Degree of diversity trait in the variational series can be estimated by coefficient

variations(the ratio of the standard deviation to the arithmetic mean,

multiplied by 100%)

With v = s x 100

At C v less than 10%, a weak diversity is noted, at C v 10-20% - average, and at more than 20% -

strong trait diversity.

Assessment of the reliability of the results of a statistical study

As we have said, the most reliable results can be obtained by applying

continuous method i.e. when studying the general population.

Meanwhile, the study of the general population is associated with significant laboriousness.

Therefore, in biomedical research, as a rule, selective

observations. So that the data obtained from the study of the sample population can be

was transferred to the general population, it is necessary to assess the reliability

the results of a statistical study. The sampling frame may not be enough

fully represent the population, so sample observations are always

accompanied by a representativeness error. By the size of the mean error (m), one can judge

how the found sample mean differs from the general mean

aggregates. A small error indicates the closeness of these indicators, a large error such

does not give confidence.

The value of the average error of the arithmetic mean is affected by the following two circumstances.
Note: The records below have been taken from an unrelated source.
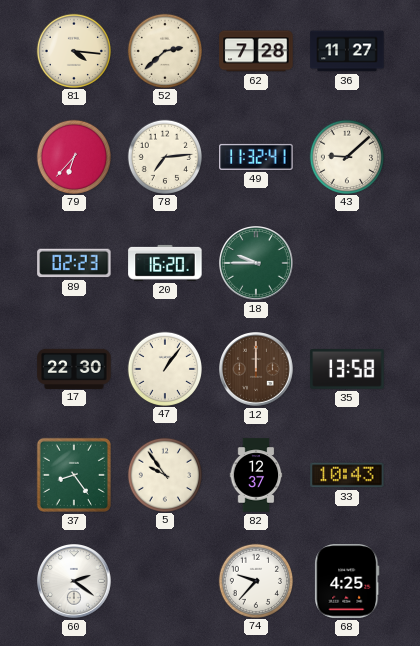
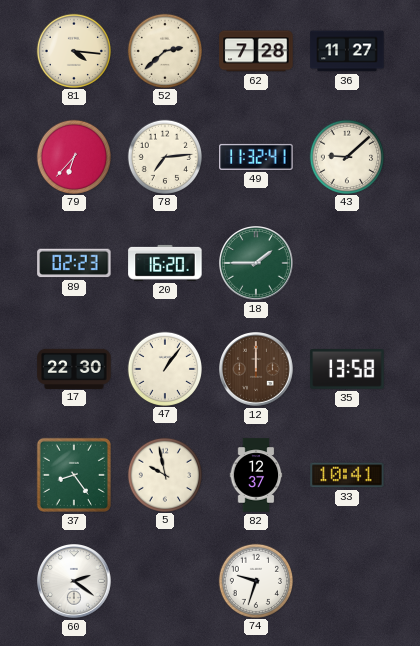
18: 9:45 -> 1:45
5: 9:54 -> 9:58
33: 10:43 -> 10:41
74: 9:37 -> 9:33
68: 4:25 -> none
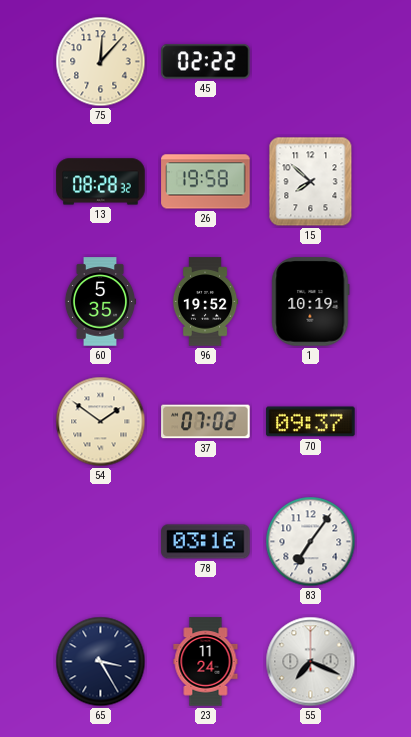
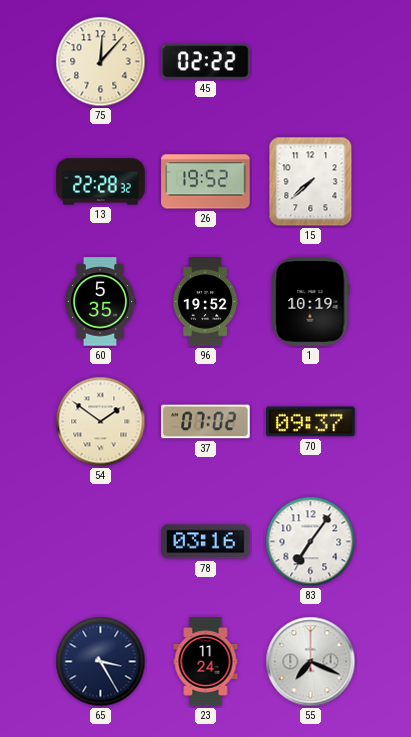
13: 08:28 -> 22:28
26: 19:58 -> 19:52
15: 7:52 -> 7:38
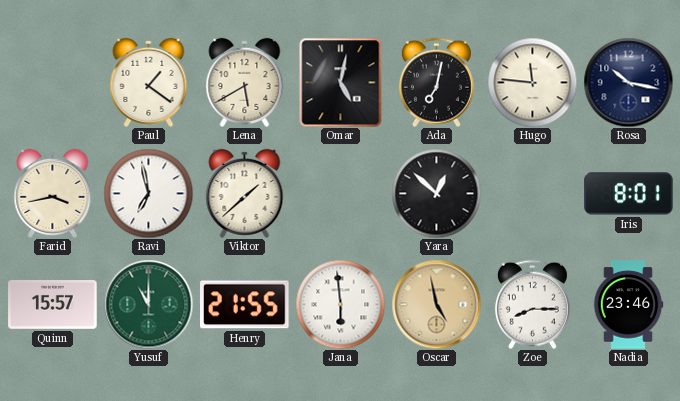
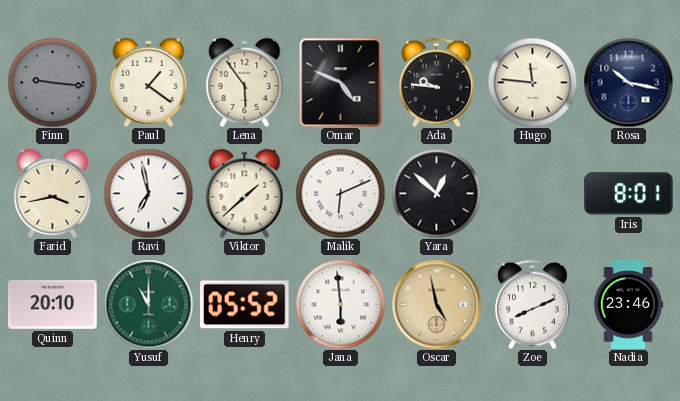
Finn: none -> 9:16
Lena: 5:40 -> 5:54
Omar: 5:02 -> 4:49
Ada: 7:02 -> 9:46
Malik: none -> 6:11
Quinn: 15:57 -> 20:10
Henry: 21:55 -> 05:52
Zoe: 8:15 -> 8:11
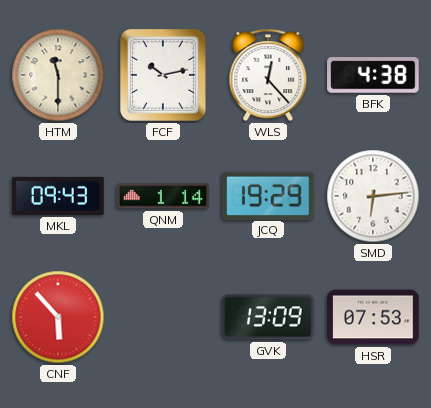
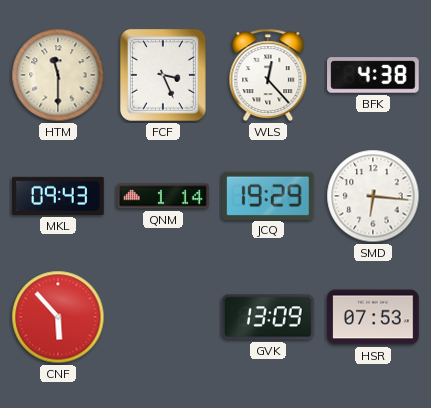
FCF: 10:13 -> 3:26
SMD: 6:14 -> 6:16
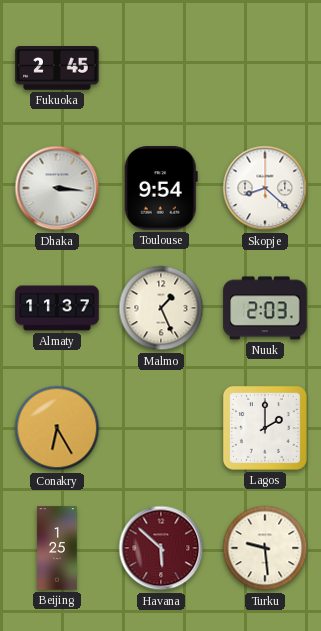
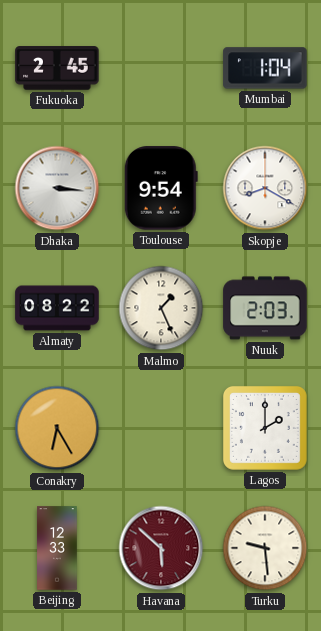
Mumbai: none -> 1:04
Skopje: 8:22 -> 8:20
Almaty: 11:37 -> 08:22
Beijing: 1:25 -> 12:33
First, the homogeneity of the collected material: the smaller the dispersion of the variant around

its mean, the smaller the error of representativeness. Second, the number of observations:

the average error will be the smaller, the larger the number of observations.

The average error of the arithmetic mean is calculated using the following formula:

The average error (error of representativeness) for relative values ​​is determined by

formula:

where m p is the average error of the indicator;

p - indicator in% or in% o

q - (100 -p), (1000 -p)

n - total number of observations

289 patients left the medical institution, 12 of them died.

Relative value (mortality rate) p = (12:289)x100 = 4.1%; q=100 -p=

100-4.1 \u003d 95.9, from where

m p = ±

Thus, the relative value upon re-examination will correspond to

Confidence boundaries is the maximum and minimum value within which

for a given degree of probability of an error-free forecast, there can be a relative

indicator or average in the general population

Confidence limits of the relative value in the general population are determined by

P gene = P sample ± tm m

The confidence limits of the arithmetic mean in the general population are determined by the formula:

M gene = M select ± tm m

where P gene and M gene are the relative and average values ​​obtained for the general

aggregates.

P vyb and M vyb - the values ​​of the relative and average values ​​obtained for the sample population.

m p and m m - representativeness error for average and relative values.

t - reliability criterion.

It is established that if t= 1, the reliability does not exceed 68%; if t=2 -95%; if t=3- 99%

In medical and biological research, it is considered sufficient if the criterion

confidence t ³ 2 (95% confidence)

To find the criterion t for the number of observations £ 30, it is necessary to use a special

table

As the size of the error of representativeness decreases, the confidence limits decrease.

average and relative values, i.e. the results of the study are specified, approaching

the corresponding values ​​of the general population. If the representativeness error

large, then get large confidence limits, which may contradict

logical assessment of the desired value in the general population. Confidence boundaries

also depend on the degree of probability of an error-free forecast chosen by the researcher. At

a high degree of probability of an error-free forecast range of confidence limits

M cf - calculated using the method of moments = 61.6 kg

The arithmetic mean has three properties.

1. The middle one occupies the middle position in the variation series . In a strictly symmetrical row: M \u003d M 0 \u003d M e.

2. The average is a generalizing value and random fluctuations, differences in individual data are not visible behind the average, it reveals that typical that is characteristic of the entire population . The average is used whenever it is necessary to exclude the random influence of individual factors, to identify common features, existing patterns, to get a complete and deep idea of ​​the most common and characteristic features of the entire group.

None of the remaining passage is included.